# EXERCISE DETAILS
Show every line from the entries that follow which holds the word "دعوت".

=== Section Start ===

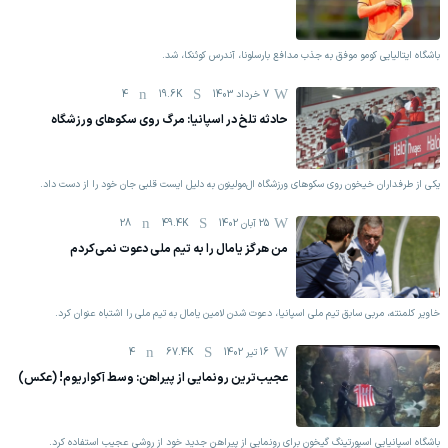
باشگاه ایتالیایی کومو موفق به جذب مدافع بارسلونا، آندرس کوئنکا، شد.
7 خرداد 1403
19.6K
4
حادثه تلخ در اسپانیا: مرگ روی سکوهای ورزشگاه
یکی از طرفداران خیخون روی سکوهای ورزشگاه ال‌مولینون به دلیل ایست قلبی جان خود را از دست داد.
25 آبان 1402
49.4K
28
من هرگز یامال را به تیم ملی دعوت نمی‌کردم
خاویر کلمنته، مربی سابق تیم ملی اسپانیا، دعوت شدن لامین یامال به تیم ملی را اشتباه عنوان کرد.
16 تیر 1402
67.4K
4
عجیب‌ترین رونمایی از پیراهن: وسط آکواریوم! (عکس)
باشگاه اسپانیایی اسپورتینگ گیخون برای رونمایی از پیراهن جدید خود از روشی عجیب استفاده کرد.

=== Section End ===
=== Section Start ===

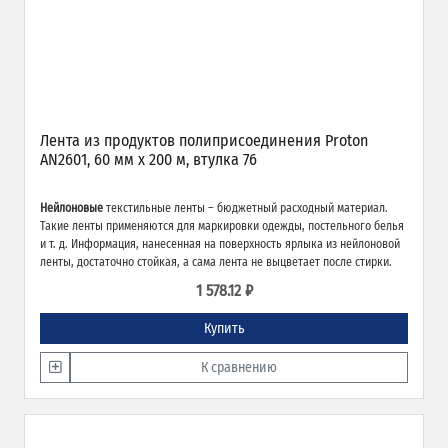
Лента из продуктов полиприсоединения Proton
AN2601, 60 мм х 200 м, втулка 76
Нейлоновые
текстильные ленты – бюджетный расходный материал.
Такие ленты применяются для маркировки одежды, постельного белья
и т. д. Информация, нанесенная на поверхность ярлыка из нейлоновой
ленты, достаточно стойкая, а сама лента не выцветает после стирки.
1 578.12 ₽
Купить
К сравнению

=== Section End ===
=== Section Start ===

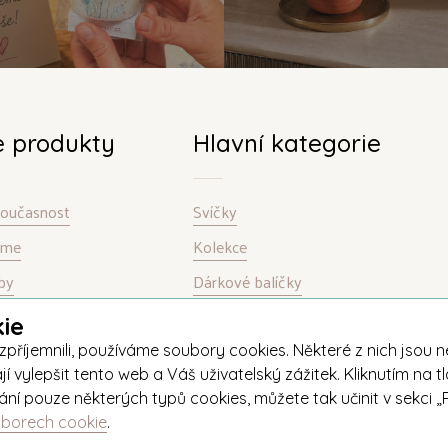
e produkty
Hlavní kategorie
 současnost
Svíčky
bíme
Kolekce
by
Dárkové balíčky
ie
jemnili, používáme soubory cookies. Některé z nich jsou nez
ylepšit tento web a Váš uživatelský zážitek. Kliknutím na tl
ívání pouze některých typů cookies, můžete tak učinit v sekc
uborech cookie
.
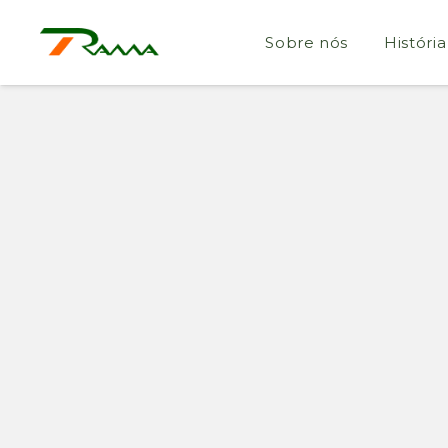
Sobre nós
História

=== Section End ===

# THE COMPLETED TASK
من هرگز یامال را به تیم ملی دعوت نمی‌کردم
خاویر کلمنته، مربی سابق تیم ملی اسپانیا، دعوت شدن لامین یامال به تیم ملی را اشتباه عنوان کرد.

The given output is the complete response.